After examination, we can see that duplicate data only differ on one parameter : the number of reviews.
As this number can only increase over time, we are going to keep the rows including the maximum number of review for any application. 

In [9]:
apps_and_reviews={}
for row in gplay_apps_data[1:]:
    name = row[0]
    review=float(row[3])
    if name not in apps_and_reviews or review > apps_and_reviews[name]:
        apps_and_reviews[name]=review
        
print(len(apps_and_reviews))

9659


In [10]:
android_clean=[]
for row in gplay_apps_data[1:]:
    name = row[0]
    review=float(row[3])
    if review == apps_and_reviews[name]:
        android_clean.append(row)
        apps_and_reviews[name]=-1
        
print(len(android_clean))

9659


We have now cleaned the duplicates rows of the android data set. Is the same issue arising in the Apple dataset ?

In [12]:
def has_duplicate(data_set):
    unique_name={}
    for row in data_set[1:]:
        name = row[0]
        if name not in unique_name:
            unique_name[name]=1
        else:
            return False
    return True

print(has_duplicate(android_clean))
print(has_duplicate(gplay_apps_data))
print(has_duplicate(apple_apps_data))

True
False
True


The define function above shows that neither our android_clean nor apple data sets have duplicates, whereas google play one does have duplicate, as we show above. Anyway, let us move on to remove non-english speaking applications.

### Non-english speaking applications

As our market study focuses on english speaking application, we will remove non english speaking application.
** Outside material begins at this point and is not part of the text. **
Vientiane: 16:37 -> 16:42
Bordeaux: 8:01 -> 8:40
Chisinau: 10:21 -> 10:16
First, we need to detect whether an application is in english or not

In [13]:
def is_english_string(string, n=4):
    for char in string:
        if ord(char) > 127:
            n-=1
        if n == 0:
            return False
    return True

print(is_english_string("hello there !"))
print(is_english_string("Здоровье"))
print(is_english_string('Docs To Go™ Free Office Suite'))
print(is_english_string('爱奇艺PPS -《欢乐颂2》电视剧热播'))
print(is_english_string('Instachat 😜'))

True
False
True
False
True


In [14]:
def remove_non_english_apps(data_set, name_index):
    clean_dataset=[]
    for row in data_set[1:]:
        name = row[name_index]
        if is_english_string(name):
            clean_dataset.append(row)
    print("Initial data set # row :", len(data_set))
    print("Cleaned data set # row :", len(clean_dataset))
    print("")
    return clean_dataset

clean_android=remove_non_english_apps(android_clean,0)
clean_apple=remove_non_english_apps(apple_apps_data,1)
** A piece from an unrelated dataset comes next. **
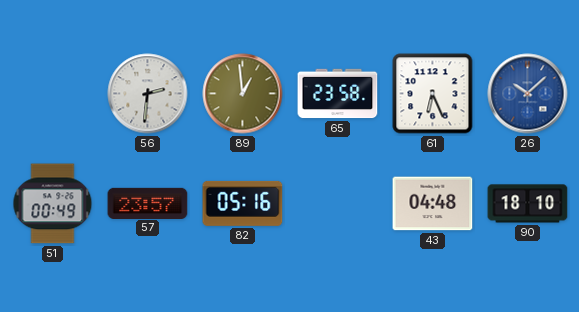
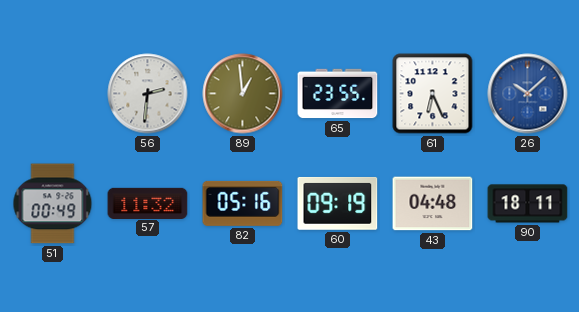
65: 23:58 -> 23:55
57: 23:57 -> 11:32
60: none -> 09:19
90: 18:10 -> 18:11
Initial data set # row : 9659
Cleaned data set # row : 9613

Initial data set # row : 7198
Cleaned data set # row : 6183



In [15]:
clean_android[2300]

['United Airlines',
 'TRAVEL_AND_LOCAL',
 '3.5',
 '30447',
 '80M',
 '5,000,000+',
 'Free',
 '0',
 'Everyone',
 'Travel & Local',
 'July 20, 2018',
 '2.1.56',
 '5.0 and up']

### Remove non free applications

As our compagny merely focuses on free application, we will not remove any paying application from each data set.

In [16]:
def remove_non_free_app(data_set, price_index):
    clean_set=[]
    for row in data_set:
        s_price = row[price_index]
        price = float(s_price.replace("$",""))
        if price == 0:
            clean_set.append(row)
    return clean_set

clean_android=remove_non_free_app(clean_android,7)
clean_apple=remove_non_free_app(clean_apple,4)

In [17]:
print(len(clean_android))
print(len(clean_apple))

8863
3222


We have now remove non-english apps and paying application. 

## Data analysis

Now that we cleaned both dataset, we can analyse them in order to fit our strategy. This one consists of find the kind of application that attracts user on both Apple and Google play markets. Then our validation strategy will consist of three steps :
- Build a minimal Android version of the app
- If the app is successful, develop it further
- If after 6 months, the application is profitable, develop an Apple version and add it to the Apple store

We will now examine what genre of application are the most commun on each market.

In [18]:
#Apple prime genre 11
#Android category 2 & genre 9
def freq_table(data_set, index):
    ft={}
    for row in data_set:
        key=row[index]
        if key in ft:
            ft[key]+=1
        else:
            ft[key]=1
    return ft

def display_table(dataset, index, is_dataset_table=False):
    if is_dataset_table == False:
        table = freq_table(dataset, index)
    else:
        table=dataset
    table_display = []
    for key in table:
        key_val_as_tuple = (table[key], key)
        table_display.append(key_val_as_tuple)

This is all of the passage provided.